Enter the FIRE (Financial Independence/Retire Early) Movement

We pursue financial independence because we want to escape the rat wheel. Employment becomes a rat wheel when we need to keep working to pay for and maintain things we’ve made part of our identity. For instance, “People like us live in a house like this, wear clothes made by that company, and drive a car like that.” As we choose to purchase more and more things to solidify that identity, we lose the choice. We’ve gone too far, and now we must pedal to keep the wheel going or everything falls apart. And we risk losing not just our accumulated stuff, but the very identity we’ve adopted.

We slowly come to the realization that the things we own actually own us, and we decide to make a drastic change. We let the pendulum swing the opposite way. Instead of getting rid of our attachment to a ridiculous identity, we feel the need to get rid of “employment” as a badge of dishonor. So, we cut our living expenses down, increase our savings rate, and invest the savings into income-producing assets. At some point, we reach critical mass and income from our assets meets or exceeds the expenses. We are financially free.
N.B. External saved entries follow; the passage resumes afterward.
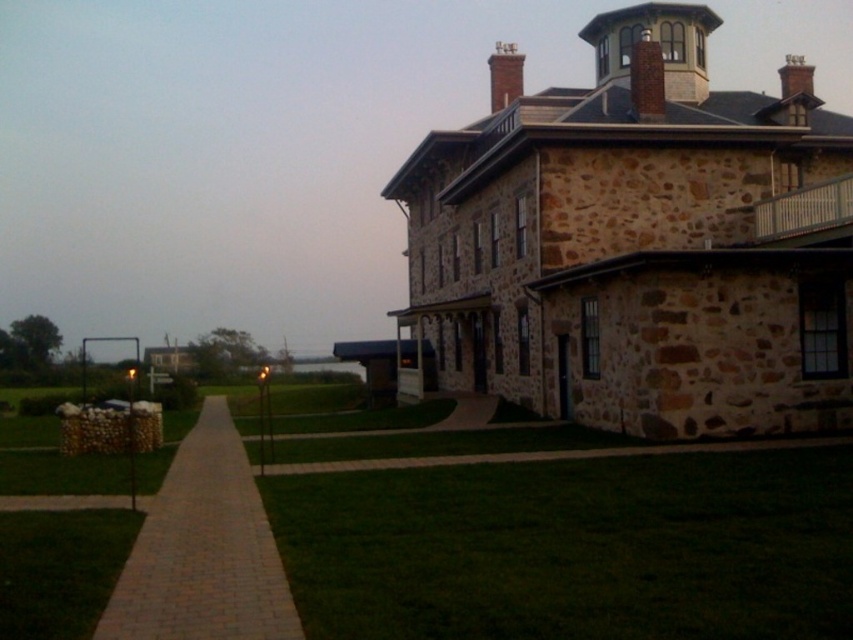 Can you confirm if brick paved path at lower left is positioned above green grass at lower left?

Actually, brick paved path at lower left is below green grass at lower left.

Does brick paved path at lower left have a lesser width compared to green grass at lower left?

In fact, brick paved path at lower left might be wider than green grass at lower left.

Where is `brick paved path at lower left`? This screenshot has height=640, width=853. brick paved path at lower left is located at coordinates (202, 550).

Which is in front, point (724, 412) or point (824, 525)?

Point (824, 525) is more forward.

Can you confirm if brown stone tower at upper right is positioned below green grass at lower center?

Actually, brown stone tower at upper right is above green grass at lower center.

Image resolution: width=853 pixels, height=640 pixels. I want to click on brown stone tower at upper right, so click(639, 241).

Which is in front, point (279, 504) or point (196, 461)?

Positioned in front is point (279, 504).

What do you see at coordinates (573, 548) in the screenshot?
I see `green grass at lower center` at bounding box center [573, 548].

This screenshot has width=853, height=640. I want to click on green grass at lower center, so click(573, 548).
These are all great moves—until we attach to another identity. “People like us don’t work for a living. People who do are suckers. The whole point of employment is to cover expenses, and I’ve already mastered that game.”

And so we start pedaling on a different, shinier rat wheel with its own identity.

Work Provides Structure and Meaning

I have a major issue with the thesis that the only purpose of work is to provide income to cover living expenses. I believe that work provides two additional benefits that are necessary for a happy and satisfying life. To quote the late great Jim Rohn,“The purpose of life is not to rest, but to be productive.”

Work provides identity, structure, and meaning to life. If you don’t believe me, just pay attention at the next social gathering or holiday party. As people get to know each other, they ask “what do you do” and their counterpart quickly responds with “I am a (fill in profession here) with (organization).” Furthermore, if you were to take an account of all the conversations you have with the people in your life, you will quickly realize that the majority of them deal with your work and situations related to it.

As many people who have achieved financial independence will tell you, after a period of decompression where you catch up on the deferred rest, there’s usually a void and an emptiness that is challenging to fill. Because if you’re not Jeff the Senior Accountant at Deloitte, then who are you?

You quickly realize that through work, you don’t only get the income you need to cover your bills, but also social interaction, praise, goals, and objectives. Or put differently, work provides a system, a structure in which you operate with relatively clear rules for success and failure, rewards and consequences.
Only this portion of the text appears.